Vor dem kleinen Laderaum am Hafen stapelten sich ein paar Holzkisten, die an den Officer adressiert waren, Ian schob sie mit dem Fuß an, um zu prüfen, wie schwer sie waren. Von dem Schiff, das wie ein altes rostiges Hochhaus im Hafen lag, klang russische Volksmusik und das Lachen und Grölen der Seeleute. Sie feierten selten an Land, das überließen sie den anderen, die in Point Hope einliefen, den Isländern und Japanern. Mit den Wodkaflaschen, in jeder Hand eine, marschierte Ian in Hydes Laden.

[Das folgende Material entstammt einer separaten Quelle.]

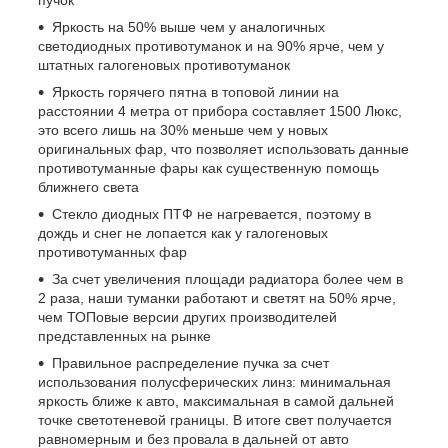
пучок
Яркость на 50% выше чем у аналогичных
светодиодных противотуманок и на 90% ярче, чем у
штатных галогеновых противотуманок
Яркость горячего пятна в топовой линии на
расстоянии 4 метра от прибора составляет 1500 Люкс,
это всего лишь на 30% меньше чем у новых
оригинальных фар, что позволяет использовать данные
противотуманные фары как существенную помощь
ближнего света
Стекло диодных ПТФ не нагревается, поэтому в
дождь и снег не лопается как у галогеновых
противотуманных фар
За счет увеличения площади радиатора более чем в
2 раза, наши туманки работают и светят на 50% ярче,
чем ТОПовые версии других производителей
представленных на рынке
Правильное распределение пучка за счет
использования полусферических линз: минимальная
яркость ближе к авто, максимальная в самой дальней
точке светотеневой границы. В итоге свет получается
равномерным и без провала в дальней от авто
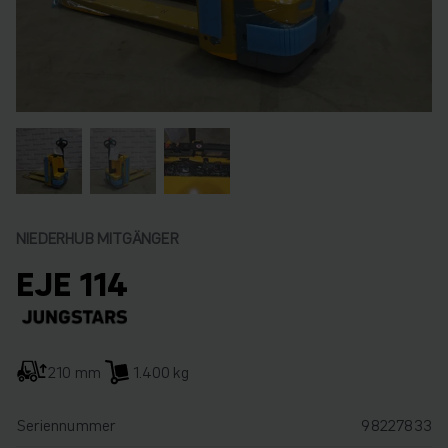
NIEDERHUB MITGÄNGER
EJE 114
210 mm
1.400 kg
Seriennummer
98227833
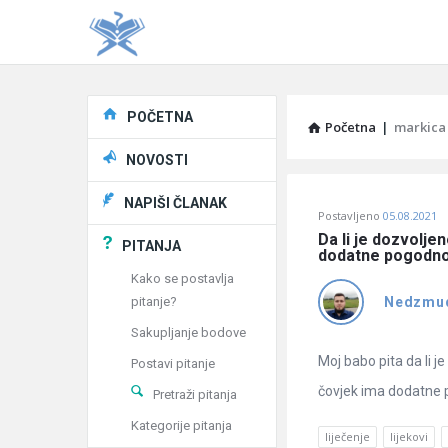
Explore
POČETNA
Početna
|
markica
NOVOSTI
Pitaj
NAPIŠI ČLANAK
Postavljeno
05.08.2021
Učene
Da li je dozvolje
PITANJA
dodatne pogodnost
®
Kako se postavlja
pitanje?
Nedzmu
Latest
Sakupljanje bodove
Pitanja
Moj babo pita da li 
Postavi pitanje
čovjek ima dodatne po
Pretraži pitanja
Kategorije pitanja
liječenje
lijekovi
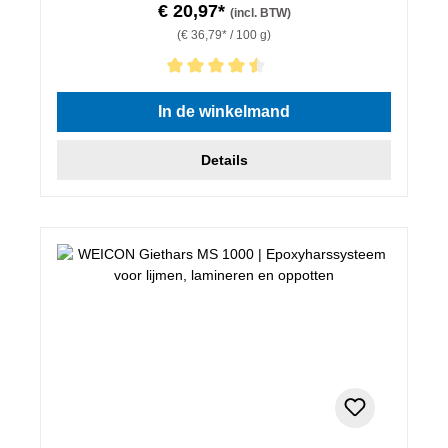
€ 20,97*
(incl. BTW)
(€ 36,79* / 100 g)
Gemiddelde waardering van 4.5 van 5 sterren
In de winkelmand
Details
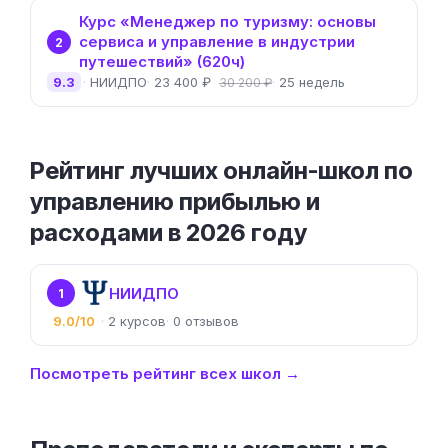
Курс «Менеджер по туризму: основы
сервиса и управление в индустрии
2
путешествий» (620ч)
9.3
НИИДПО
23 400 ₽
25 недель
30 200 ₽
Рейтинг лучших онлайн-школ по
управлению прибылью и
расходами в 2026 году
НИИДПО
1
9.0/10
2
0
Посмотреть рейтинг всех школ →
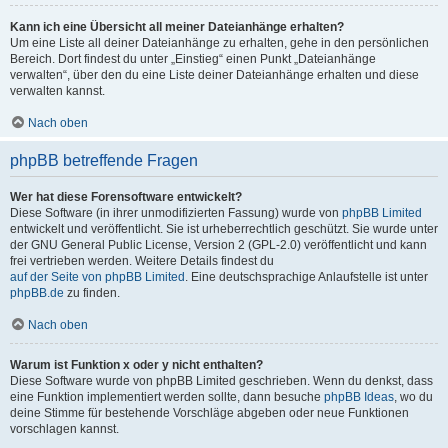
Kann ich eine Übersicht all meiner Dateianhänge erhalten?
Um eine Liste all deiner Dateianhänge zu erhalten, gehe in den persönlichen
Bereich. Dort findest du unter „Einstieg“ einen Punkt „Dateianhänge
verwalten“, über den du eine Liste deiner Dateianhänge erhalten und diese
verwalten kannst.
Nach oben
phpBB betreffende Fragen
Wer hat diese Forensoftware entwickelt?
Diese Software (in ihrer unmodifizierten Fassung) wurde von
phpBB Limited
entwickelt und veröffentlicht. Sie ist urheberrechtlich geschützt. Sie wurde unter
der GNU General Public License, Version 2 (GPL-2.0) veröffentlicht und kann
frei vertrieben werden. Weitere Details findest du
auf der Seite von phpBB Limited
. Eine deutschsprachige Anlaufstelle ist unter
phpBB.de
zu finden.
Nach oben
Warum ist Funktion x oder y nicht enthalten?
Diese Software wurde von phpBB Limited geschrieben. Wenn du denkst, dass
eine Funktion implementiert werden sollte, dann besuche
phpBB Ideas
, wo du
deine Stimme für bestehende Vorschläge abgeben oder neue Funktionen
vorschlagen kannst.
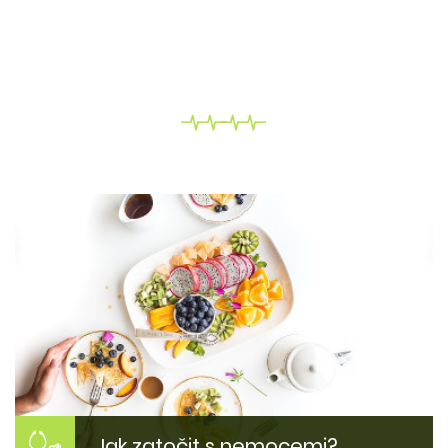
Jak zatočit s nemocemi?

„Irgendjemand lässt seine Hunde nachts herumlaufen“, rief Helen, „unsere Mülltonnen sind wieder umgekippt und geplündert. Percy meinte schon, wie hätten wieder einen Bären, aber das glaube ich nicht. Es sind nur wieder die Hunde.“

„Ich werde die Augen offen halten.“

„Hast du den Mann vom FBI gesehen? Bo hat ihn heute vom Flugzeug abgeholt.“

„Bin ihm noch nicht begegnet.“

Die farblose Flüssigkeit hinterließ an den Flascheninnenseiten einen öligen Film, was Ian überlegen ließ, wem er das Zeug als Erstes anbieten sollte, um sich nicht selbst zu vergiften. Über das FBI verlor er keinen weiteren Gedanken.

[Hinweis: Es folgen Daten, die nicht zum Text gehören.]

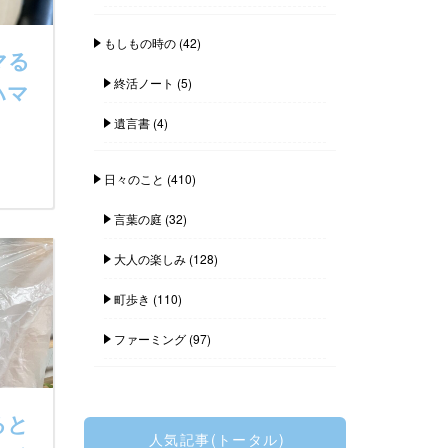
もしもの時の
(42)
マる
終活ノート
(5)
ハマ
遺言書
(4)
日々のこと
(410)
言葉の庭
(32)
大人の楽しみ
(128)
町歩き
(110)
ファーミング
(97)
ると
人気記事(トータル)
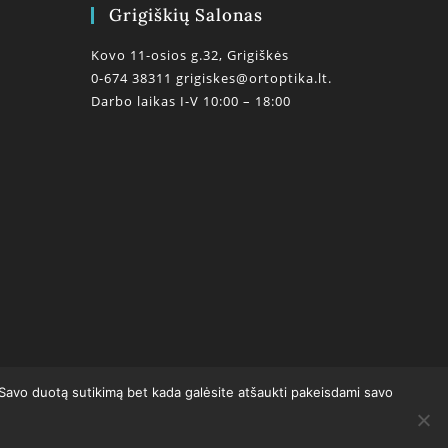
Grigiškių Salonas
Kovo 11-osios g.32, Grigiškės
0-674 38311
grigiskes@ortoptika.lt.
Darbo laikas I-V 10:00 – 18:00
0
 Savo duotą sutikimą bet kada galėsite atšaukti pakeisdami savo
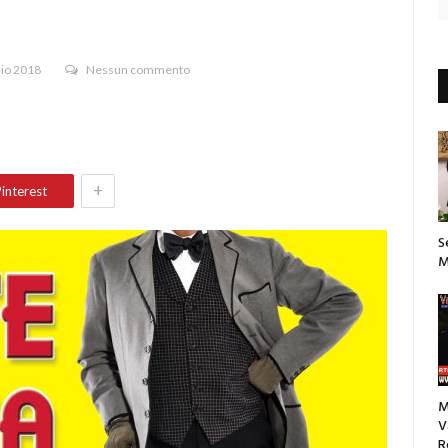
aio 2018
Nessun commento
+
interest
S
M
M
V
R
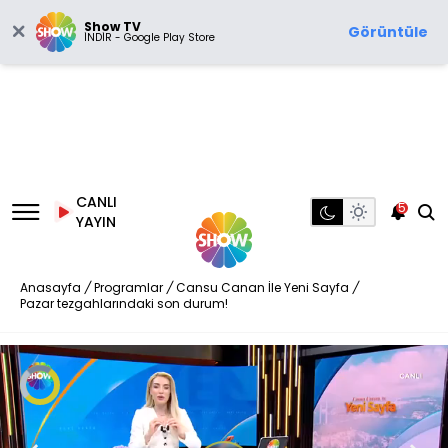
Show TV
Görüntüle
İNDİR - Google Play Store
CANLI
5
YAYIN
Anasayfa
/
Programlar
/
Cansu Canan İle Yeni Sayfa
/
Pazar tezgahlarındaki son durum!
Video
Oynatıcısı
yükleniyor.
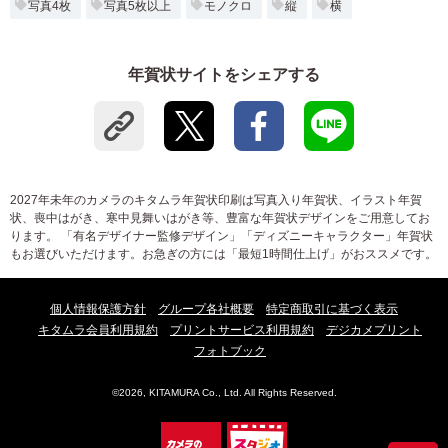
写真4枚
写真5枚以上
モノクロ
縦
横
年賀状サイトをシェアする
2027年未年のカメラのキタムラ年賀状印刷は写真入り年賀状、イラスト年賀
状、喪中はがき、寒中見舞いはがき等、豊富な年賀状デザインをご用意してお
ります。 「有名デザイナー監修デザイン」「ディズニーキャラクター」年賀状
もお選びいただけます。お急ぎの方には「最短1時間仕上げ」がおススメです。
個人情報保護方針
グループ各社概要
特定商取引に基づく表示
キタムラ会員利用規約
プリントサービス利用規約
デジカメプリント
フォトブック
©2026, KITAMURA Co., Ltd. All Rights Reserved.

Die Vorbereitungen zur ersten Jagd des Frühjahrs nahmen ihn sehr in Anspruch, dass er keine Lust hatte, sich auch noch mit dem Eismann zu beschäftigen und mit dem Stress, der um ihn gemacht wurde. Die Tlingits nahmen die festen Rituale der Jagd sehr ernst und Ian war seit Jahren darin eingebunden, da blieb ihm für andere Dinge keine Zeit. Und außerdem hatte George noch immer seine Hunde und er musste bald wieder mit dem Training beginnen.



Agent Reining stand abwartend vor dem Toten, betrachtete die Fußspuren, das schändlich vernachlässigte Absperrband.

„Ich wollte ihn nicht ausgraben lassen“, beeilte Svensson sich zu erklären, „ich dachte dabei an die Spuren, die man dabei vernichten könnte.“

„Hier kommen viele Leute vorbei.“

„Die Kinder sind immer mal wieder hergekommen.“

„Sie haben Kinder an den Toten gelassen?“

Bo zuckte mit den Schultern.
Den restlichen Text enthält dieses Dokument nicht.